=== Task details ===
Find the lines in the records that carry the word "heaters". Copy each one.
[Records for the task Boundary: Start]
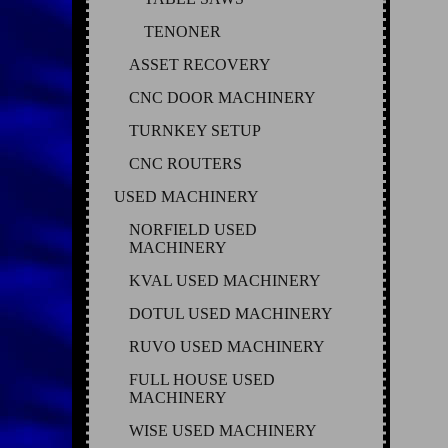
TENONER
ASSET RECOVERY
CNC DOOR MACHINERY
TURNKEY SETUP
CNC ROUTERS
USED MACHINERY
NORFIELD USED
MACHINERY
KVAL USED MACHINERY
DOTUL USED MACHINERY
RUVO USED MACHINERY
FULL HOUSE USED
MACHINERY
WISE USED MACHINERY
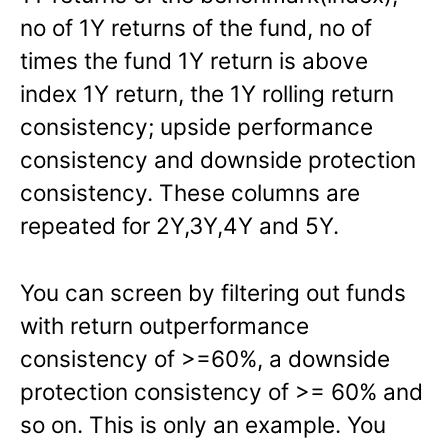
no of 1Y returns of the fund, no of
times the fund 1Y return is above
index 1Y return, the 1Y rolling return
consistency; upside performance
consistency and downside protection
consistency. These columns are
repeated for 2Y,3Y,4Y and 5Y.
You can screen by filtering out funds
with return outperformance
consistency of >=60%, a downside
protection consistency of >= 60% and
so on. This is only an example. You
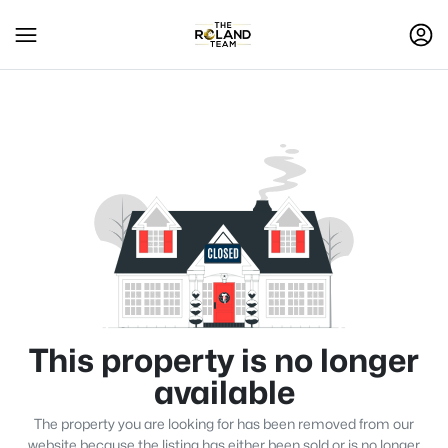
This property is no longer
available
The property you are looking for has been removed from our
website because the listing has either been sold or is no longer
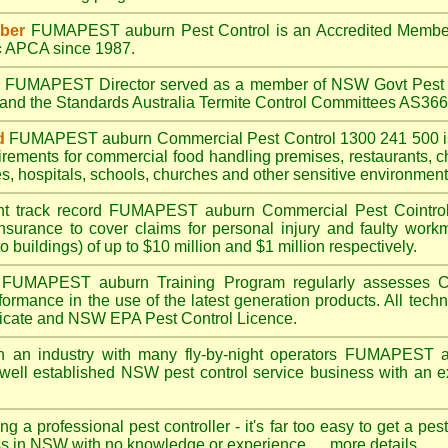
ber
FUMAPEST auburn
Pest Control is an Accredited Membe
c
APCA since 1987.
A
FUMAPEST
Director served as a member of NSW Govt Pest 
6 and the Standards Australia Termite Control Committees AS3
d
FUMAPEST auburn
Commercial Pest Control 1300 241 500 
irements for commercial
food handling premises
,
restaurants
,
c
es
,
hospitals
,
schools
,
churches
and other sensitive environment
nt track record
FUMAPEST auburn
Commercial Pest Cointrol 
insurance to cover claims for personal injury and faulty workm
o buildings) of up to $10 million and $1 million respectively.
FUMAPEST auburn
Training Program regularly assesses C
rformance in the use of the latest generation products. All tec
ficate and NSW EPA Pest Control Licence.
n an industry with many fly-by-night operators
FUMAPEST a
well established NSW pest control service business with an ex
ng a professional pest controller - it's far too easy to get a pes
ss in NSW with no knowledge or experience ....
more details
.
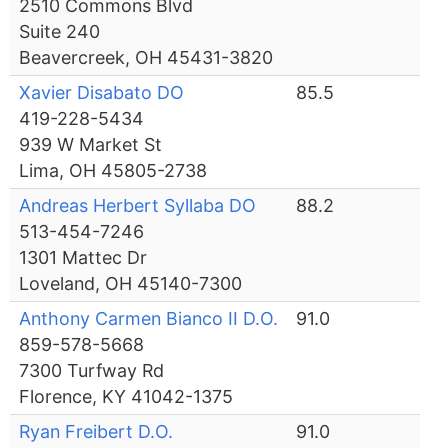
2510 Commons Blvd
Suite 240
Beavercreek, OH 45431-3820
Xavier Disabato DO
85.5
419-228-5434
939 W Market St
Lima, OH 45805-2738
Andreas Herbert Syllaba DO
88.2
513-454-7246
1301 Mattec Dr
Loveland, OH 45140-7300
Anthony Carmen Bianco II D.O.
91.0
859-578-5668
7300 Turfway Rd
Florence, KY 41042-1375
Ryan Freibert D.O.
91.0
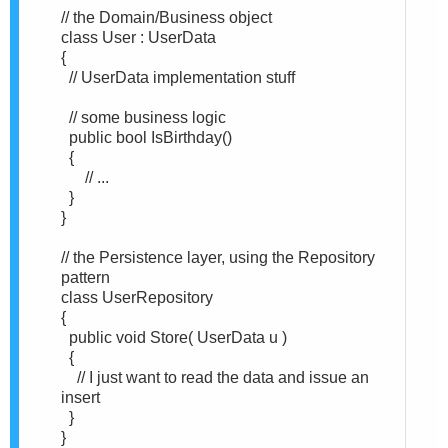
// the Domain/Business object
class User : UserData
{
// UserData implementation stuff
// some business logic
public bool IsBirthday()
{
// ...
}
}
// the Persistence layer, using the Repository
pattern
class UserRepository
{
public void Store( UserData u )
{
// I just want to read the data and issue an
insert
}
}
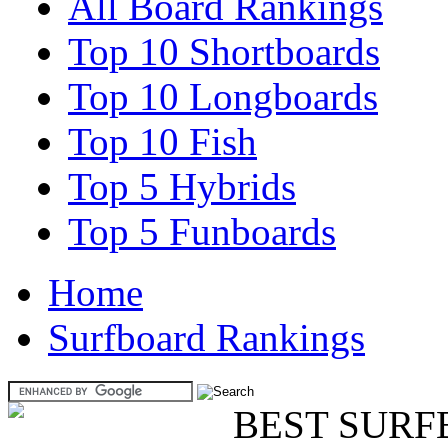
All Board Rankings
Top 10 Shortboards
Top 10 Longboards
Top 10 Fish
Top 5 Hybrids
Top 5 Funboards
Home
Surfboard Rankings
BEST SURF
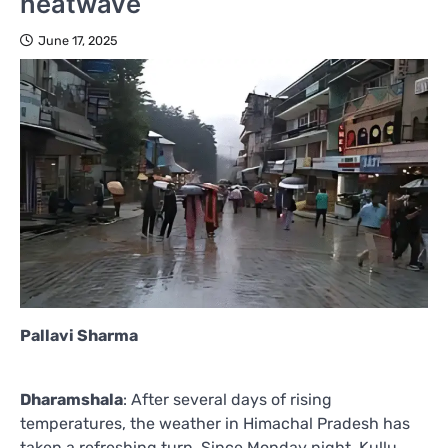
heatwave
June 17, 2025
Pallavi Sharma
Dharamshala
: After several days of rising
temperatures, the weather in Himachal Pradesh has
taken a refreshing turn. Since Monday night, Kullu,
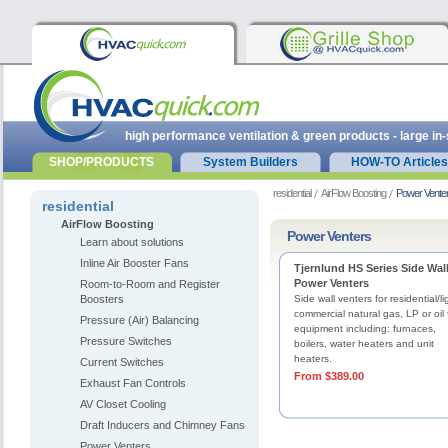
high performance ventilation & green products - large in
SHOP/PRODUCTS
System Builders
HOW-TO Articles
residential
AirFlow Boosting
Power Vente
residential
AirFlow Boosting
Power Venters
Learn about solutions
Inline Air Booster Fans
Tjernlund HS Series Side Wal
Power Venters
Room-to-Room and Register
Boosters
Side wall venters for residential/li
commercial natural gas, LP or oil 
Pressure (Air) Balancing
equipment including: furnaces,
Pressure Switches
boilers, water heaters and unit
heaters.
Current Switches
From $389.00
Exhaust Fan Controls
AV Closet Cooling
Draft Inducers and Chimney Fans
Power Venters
[Records for the task Boundary: End]
[Records for the task Boundary: Start]
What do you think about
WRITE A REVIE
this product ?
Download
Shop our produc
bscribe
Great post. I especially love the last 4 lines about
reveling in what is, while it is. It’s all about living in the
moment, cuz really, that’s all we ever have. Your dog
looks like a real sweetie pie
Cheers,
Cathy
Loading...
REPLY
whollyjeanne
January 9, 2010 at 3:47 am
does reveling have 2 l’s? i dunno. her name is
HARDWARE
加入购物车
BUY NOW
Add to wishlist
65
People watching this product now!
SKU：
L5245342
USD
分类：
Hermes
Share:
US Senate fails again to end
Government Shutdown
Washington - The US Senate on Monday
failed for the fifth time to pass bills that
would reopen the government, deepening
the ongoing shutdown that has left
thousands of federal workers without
[Records for the task Boundary: End]
=== Solution for this exercise ===
boilers, water heaters and unit
heaters.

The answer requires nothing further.